Durante algunos años, algunos mantuvimos que España era un país normal. Entendíamos por normalidad la capacidad para enfrentarse racionalmente a un problema por parte de los españoles. El postulado requería dos premisas. La primera, raciocinio. La segunda, un consenso mínimo, compartido por una mayoría suficientemente amplia, acerca de las prioridades de la política nacional y el conjunto de valores que las definen.
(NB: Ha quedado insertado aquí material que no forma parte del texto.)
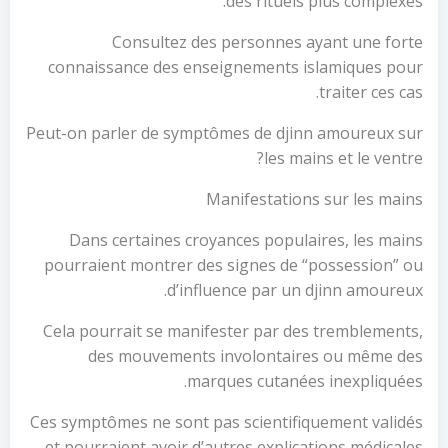
des rituels plus complexes.
Consultez des personnes ayant une forte
connaissance des enseignements islamiques pour
traiter ces cas.
Peut-on parler de symptômes de djinn amoureux sur
les mains et le ventre?
Manifestations sur les mains
Dans certaines croyances populaires, les mains
pourraient montrer des signes de “possession” ou
d’influence par un djinn amoureux.
Cela pourrait se manifester par des tremblements,
des mouvements involontaires ou même des
marques cutanées inexpliquées.
Ces symptômes ne sont pas scientifiquement validés
et pourraient avoir d’autres explications médicales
Durante algunos años, algunos mantuvimos que España era un país normal. Entendíamos por normalidad la capacidad para enfrentarse racionalmente a un problema por parte de los españoles. El postulado requería dos premisas. La primera, raciocinio. La segunda, un consenso mínimo, compartido por una mayoría suficientemente amplia, acerca de las prioridades de la política nacional y el conjunto de valores que las definen.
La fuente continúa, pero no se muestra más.